Spectroscopic Study of the Cobalamin-Dependent Methionine Synthase in the Activation Conformation: Effects of the Y1139 Residue and S-Adenosylmethionine on the B12 Cofactor
详细信息 查看全文
- 作者:Matthew D. Liptak ; Supratim Datta ; Rowena G. Matthews ; Thomas C. Brunold
- 刊名:Journal of the American Chemical Society
- 出版年:2008
- 出版时间:December 3, 2008
- 年:2008
- 卷:130
- 期:48
- 页码:16374-16381
- 全文大小:271K
- 年卷期:v.130,no.48(December 3, 2008)
- ISSN:1520-5126
文摘
The cobalamin-dependent methionine synthase (MetH) from Escherichia coli is a modular enzyme that catalyzes a methyl group transfer from methyltetrahydrofolate to homocysteine via a methylcob(III)alamin (MeCbl) intermediate, generating tetrahydrofolate and methionine (Met). Once every 2000 turnovers, the cobalamin cofactor is converted to the inactive cob(II)alamin (Co2+Cbl) form, from which MeCbl has to be recovered for MetH to re-enter the catalytic cycle.
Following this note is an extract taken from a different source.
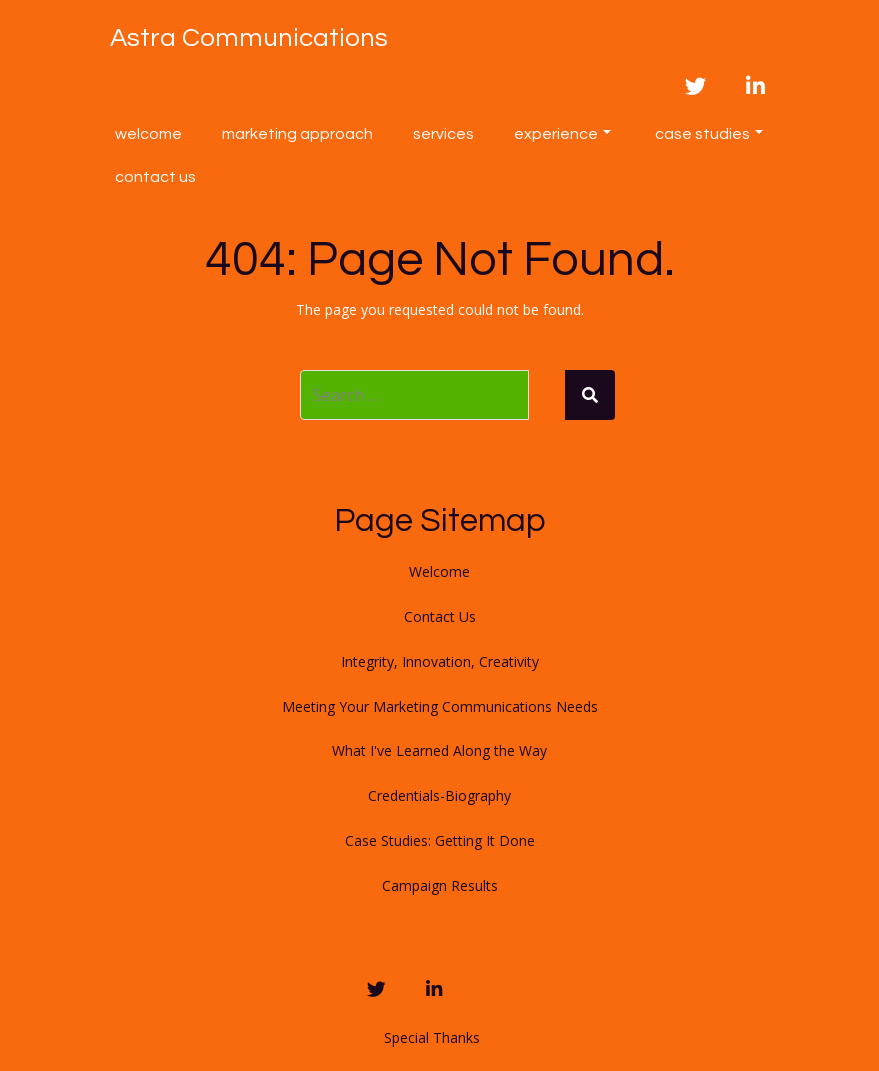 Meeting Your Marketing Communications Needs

A particularly puzzling aspect of this reactivation process is that it requires the reduction of the Co2+Cbl species to cob(I)alamin (Co1+Cbl) by flavodoxin, a reaction that would appear to be endergonic on the basis of the corresponding reduction potentials. To explore how MetH may overcome this apparent thermodynamic challenge, we have prepared the I690C/G743C variant of a C-terminal fragment of MetH (MetHCT) to lock the enzyme into the activation conformation without perturbing any of the residues in the vicinity of the active site. A detailed spectroscopic characterization of this species and the I690C/G743C/Y1139F MetHCT triple mutant reveals that the strategy employed by MetH to activate Co2+Cbl for Co2+ → Co1+ reduction likely involves (i) an axial ligand switch to generate a five-coordinate species with an axially coordinated water molecule and (ii) a significant lengthening, or perhaps complete rupture, of the Co−OH2 bond of the cofactor, thereby causing a large stabilization of the Co 3dz2-based “redox-active” molecular orbital. The lengthening of the Co−OH2 bond is mediated by the Y1139 active-site residue and becomes much more dramatic when the S-adenosylmethionine substrate is present in the enzyme active site. This substrate requirement provides MetH a means to suppress deleterious side reactions involving the transiently formed Co1+Cbl “supernucleophile”.